One of the questions I’m asked most frequently is in regard to meal frequency. Is it better to eat three or five meals per day? Is it okay to do fasting? Should I work out while I fast? The majority of questions are centered around how they should be eating. It comes down to supporting your specific lifestyle and goals.
Set Calorie Goals
In order to determine the best way for someone to eat to support their lifestyle, the first thing we establish is a calorie goal. At the end of the day, no matter what the meal frequency is, there must be a caloric deficit in order to lose weight. Deficit, meaning that you will take in fewer calories than you burn in a day. However, if your goal is to gain muscle, you will need a bit of a calorie surplus. We start by setting a calorie range to find out where they should begin in accordance with their goals.
I prioritize protein next. I usually use gram per kilogram of bodyweight recommendations that are specific to their goals. Depending on whether you are weight training, or an athlete will help determine your protein requirements. Typically, the range falls between 0.8 – 1.5 per pound of bodyweight.
Next, we narrow our focus to macronutrient targets. We begin to take a deeper dive into fat and carbohydrate requirements, again subject to what your goals are.
Once these boxes are checked, I start looking at meal frequency. I’ll look at current behaviors to see if you like to nibble or if you are someone who doesn’t eat all day. For example, I have nurses that are sometimes unable to eat, so they end up eating a big meal once or twice a day. People often ask me these questions about whether or not they should eat that way.
First and foremost, eating more frequent meals does not in fact increase your metabolism. This myth was busted a long time ago.
While increase in frequency may not increase or affect metabolic rate, some believe it helps control appetite and improves glucose/insulin metabolism. As a result, it can reduce cravings. I’m referring to the buzz or high after eating something that contains carbohydrates and/or sugar, followed by an abrupt crash.
Sometimes going for prolonged periods of time without any food causes your blood sugar levels to drop. These individuals may do better with five or six meals per day. Alternatively, you have people that feel eating more will often only increase the opportunity for indulgence.
There is NOT a Right or Wrong
Once again it comes down to whether you are trying to have a caloric deficit or surplus to match your goal. Some think that eating multiple times per day will help boost muscle mass. Again, it comes down to whether or not you are eating an adequate number of calories. Small, frequent meals and fasting both can aid in losing weight, as long as appropriate calorie and macronutrient goals are maintained.

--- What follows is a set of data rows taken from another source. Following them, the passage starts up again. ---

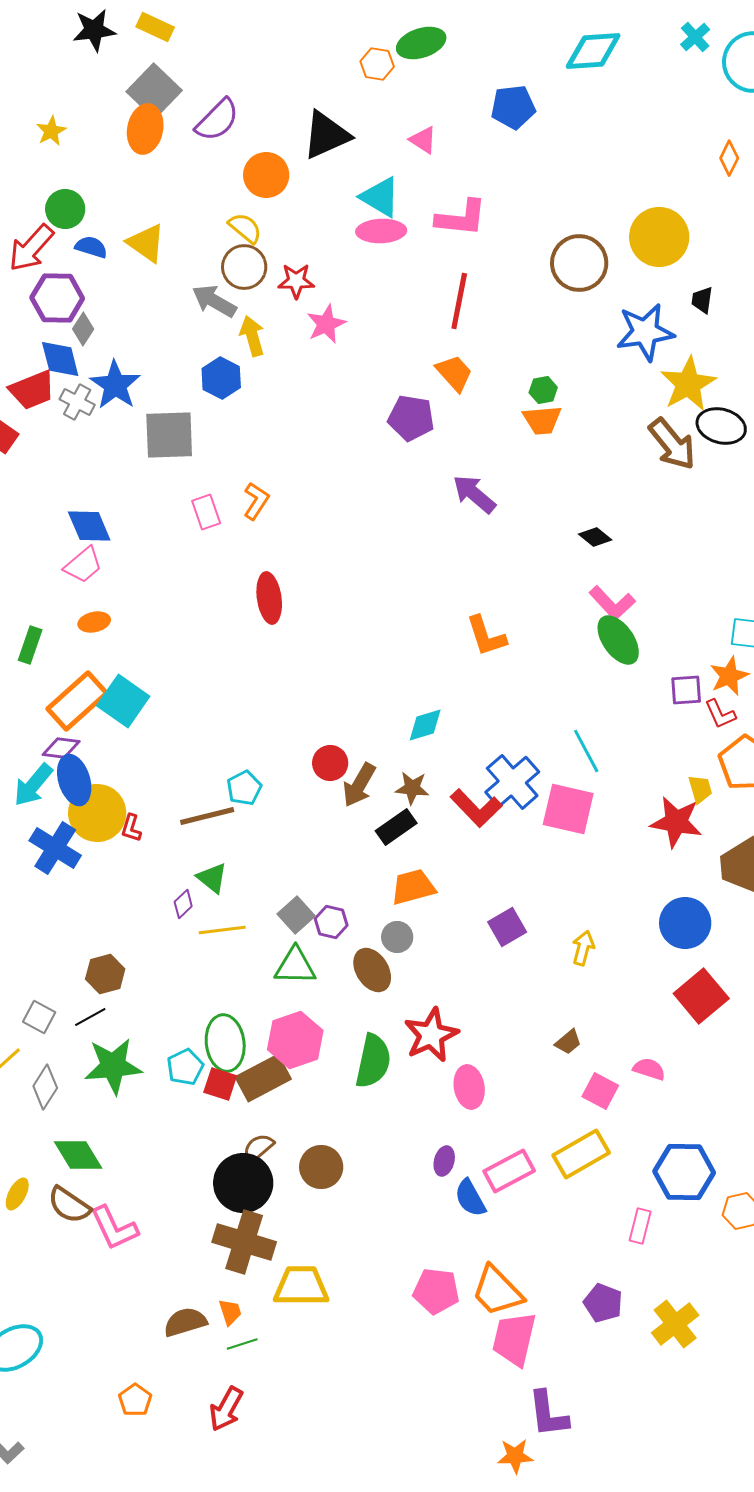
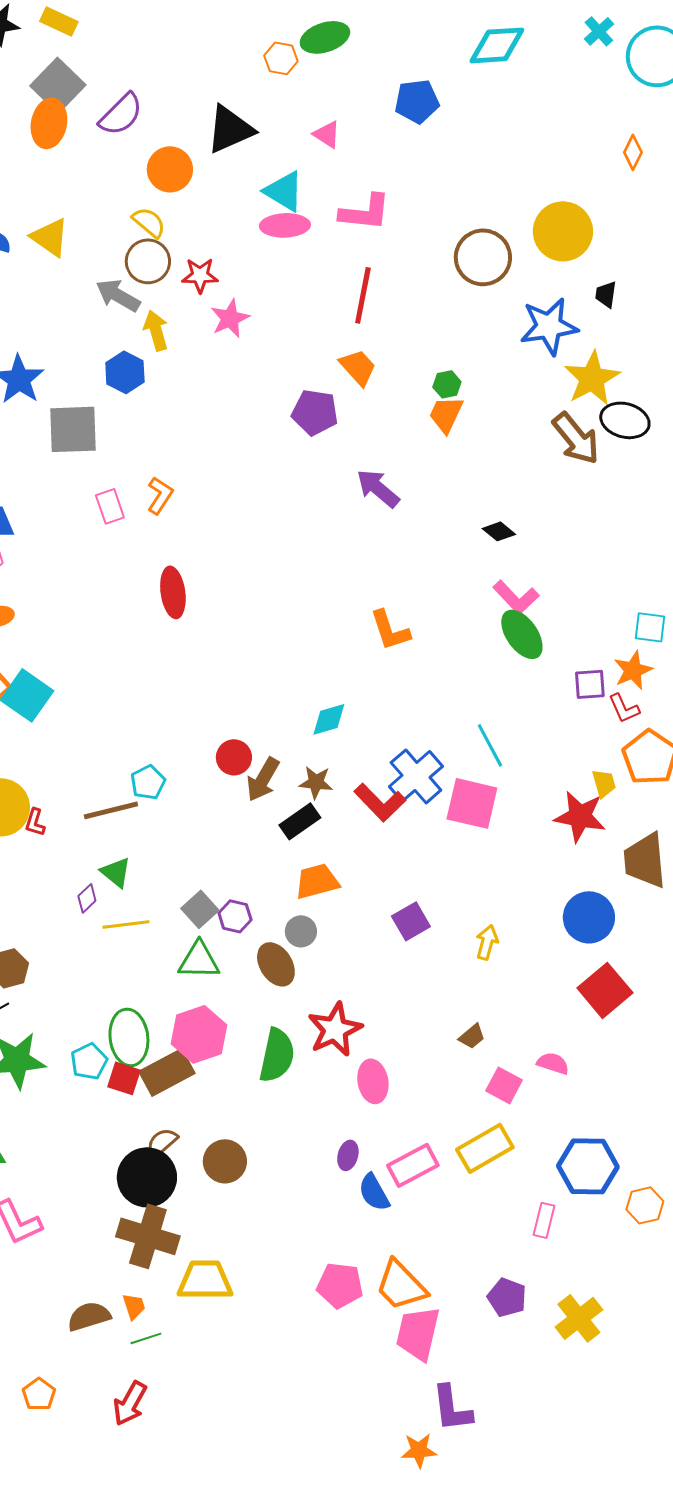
orange trapezoid: (542, 420) -> (446, 414), turned 120

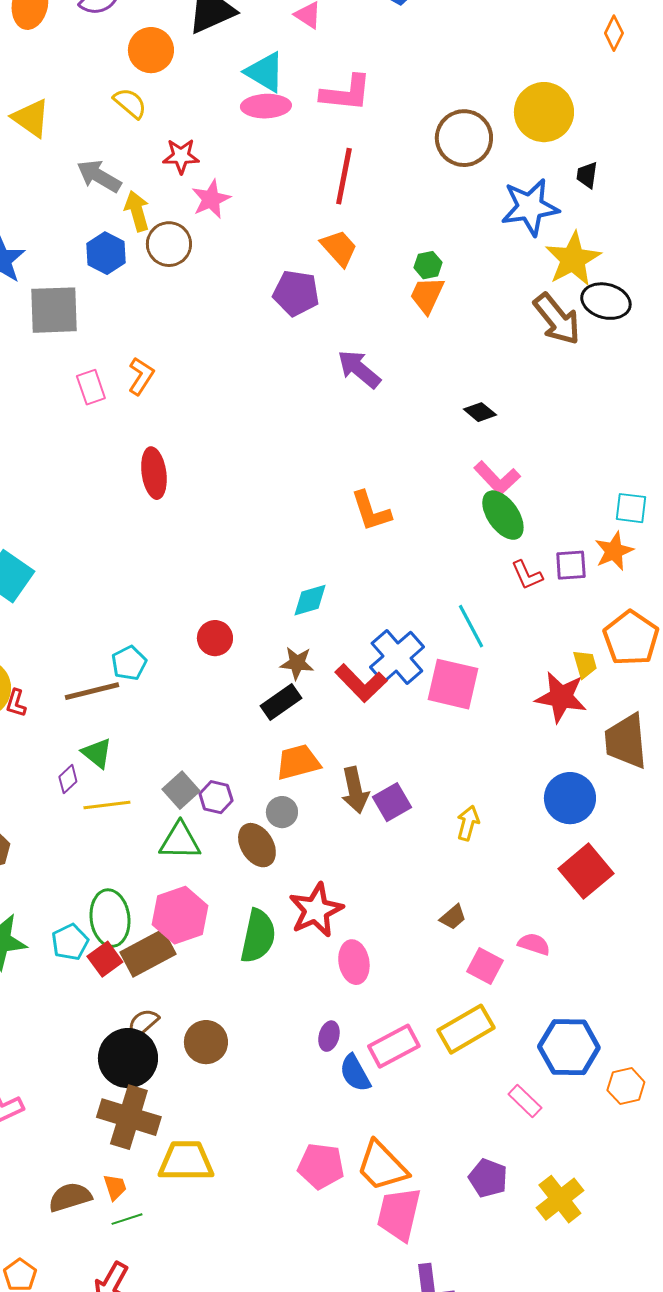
brown circle: (148, 261) -> (169, 244), moved
red L-shape: (624, 708) -> (527, 575), moved
brown arrow: (263, 779) -> (355, 790), moved, turned -42
red square: (124, 1078) -> (105, 959), turned 36
pink rectangle: (544, 1220) -> (525, 1101), turned -60

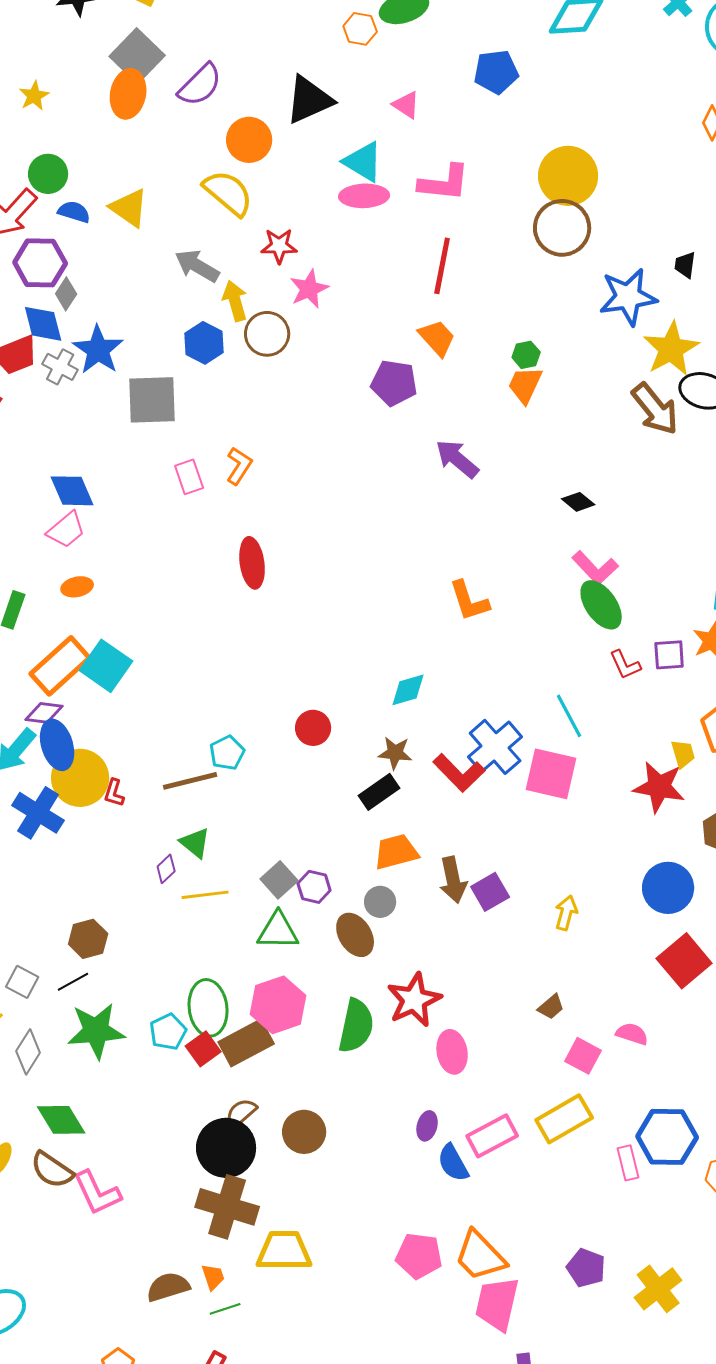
yellow semicircle: (130, 103) -> (228, 193), size x1.5
yellow circle: (544, 112) -> (568, 176), moved
pink rectangle: (525, 1101) -> (628, 1163), moved, turned 32

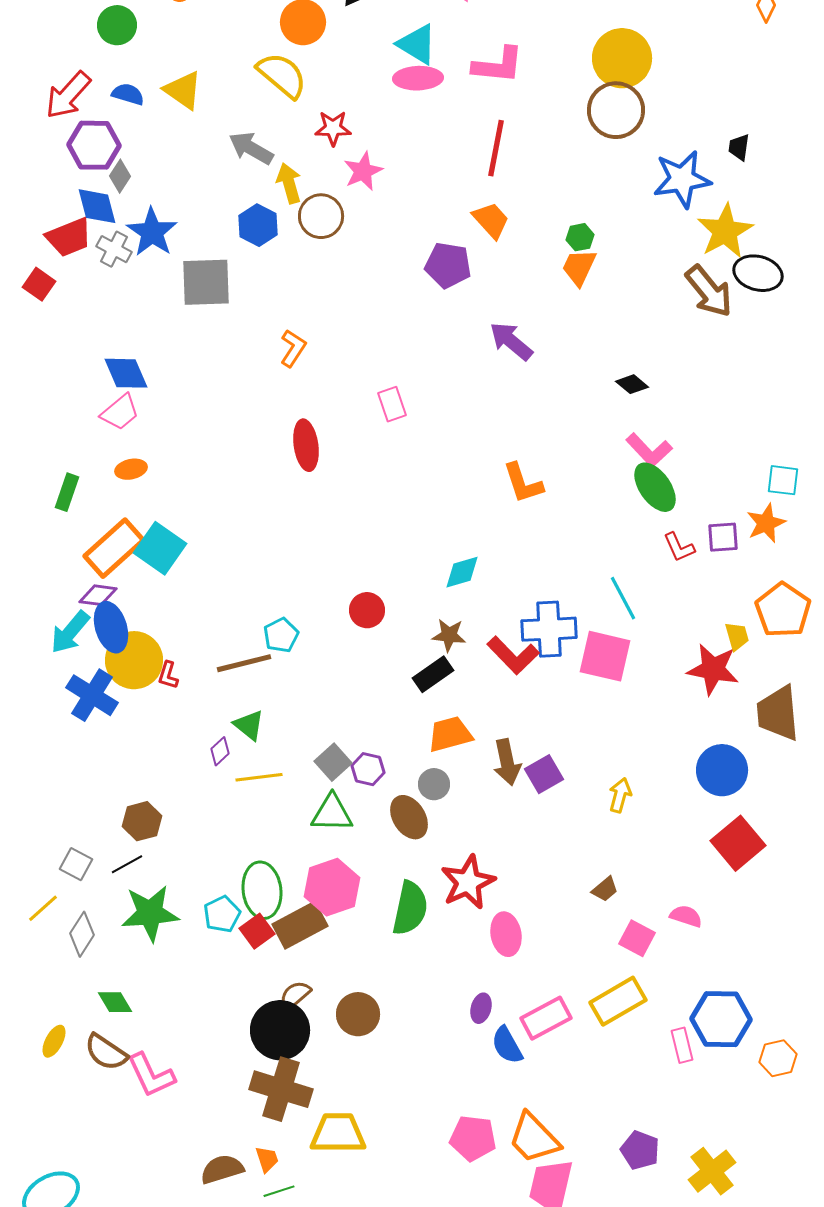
green circle: (48, 174) -> (117, 25), moved
pink rectangle: (189, 477) -> (392, 404), moved
blue cross: (495, 747) -> (549, 629), turned 38
green diamond: (61, 1120) -> (115, 1002), size x0.7

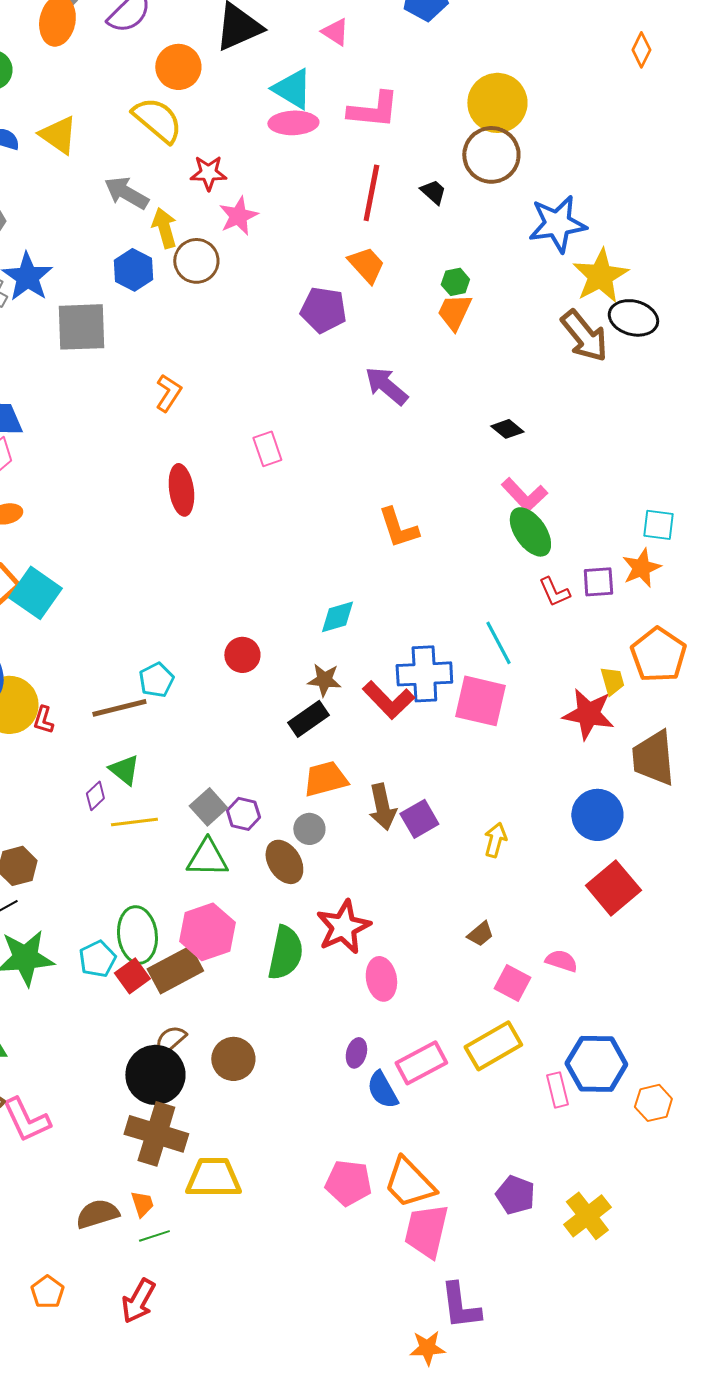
black trapezoid: (739, 147) -> (433, 192), moved, turned 124

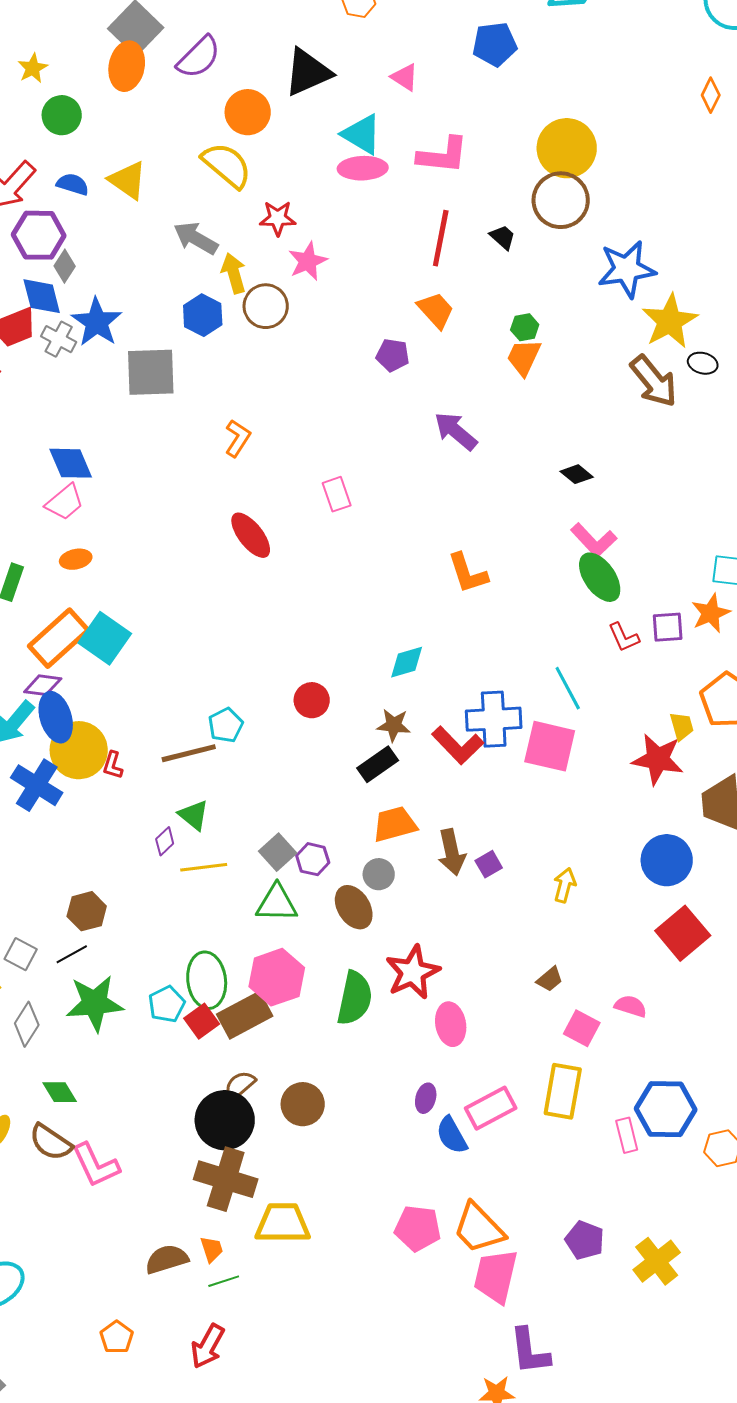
purple pentagon: (323, 310) -> (393, 355), size x0.7
black ellipse: (633, 318) -> (703, 363), size x0.6
red ellipse: (181, 490) -> (251, 535), turned -30
purple square: (419, 819) -> (489, 864), size x0.7
yellow rectangle: (493, 1046) -> (563, 1091), turned -50

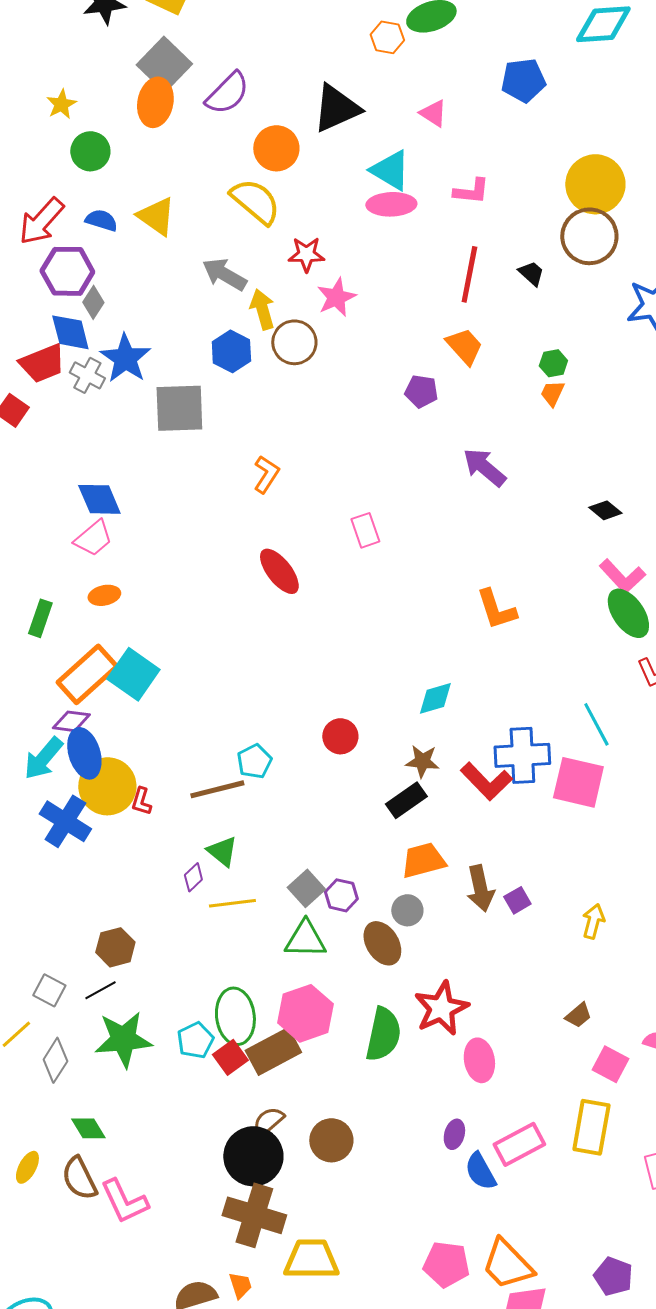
pink L-shape: (443, 155) -> (471, 191), size x0.7
orange trapezoid: (524, 357) -> (552, 393), size x0.7
brown semicircle: (51, 1142) -> (79, 1178), turned 30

In general, if a person is trying to lose weight, lowering meal frequency may be helpful because it allows for fewer opportunities to eat. When it comes to gaining muscle, some people need to eat more regularly to meet higher caloric needs.
What Fits Your Lifestyle?
It all comes down to personal preference. There is no right or wrong. Take fasting for example (I love to fast). People ask if they should fast or resort to calorie restriction. A calorie restriction means reducing your energy intake by 20-40% fewer calories you are consuming each day.
The other option is fasting. Intermittent Fasting, first and foremost, is a term used to describe eating patterns where little to no calories are consumed for longer time periods. The fasting window can vary from 12 hours to several days. There are several variations to experiment with including alternate day fasting, 12 hours fasting / 12 hours feasting, 16 hours fasting / 8 hours feasting, etc. People have been doing this for a very, very long time. All the way back to the ancient Greeks, Romans and even Benjamin Franklin.
Intermittent fasting for overweight adults has been often reported as a superior method for losing weight. It gives them fewer chances to overindulge. Let’s say you partake in the common 16/8 hour split. Sixteen hours of fasting followed by an eight-hour window feeding window. If you have a busy life with work and extracurriculars, then you will naturally expose yourself to fewer opportunities to overindulge.
If you try intermittent fasting, make sure to consume enough calories to support your lifestyle goals. For me, I like to work out. Therefore, it’s imperative to make sure that I’m getting enough in during my eight-hour window to fuel my workouts and continue building muscle.
NO One-Size Fits All
There is no one-size-fits-all when it comes to meal frequency. It has everything to do with your lifestyle and what kind of person you are. If you enjoy eating a lot, prioritize your protein while keeping the other macros in check. If you like eating larger meals, make sure to properly time out your activity to give your body time to digest and absorb the food.
There’s no one way to eat when it comes to meal frequency, it’s all up to you.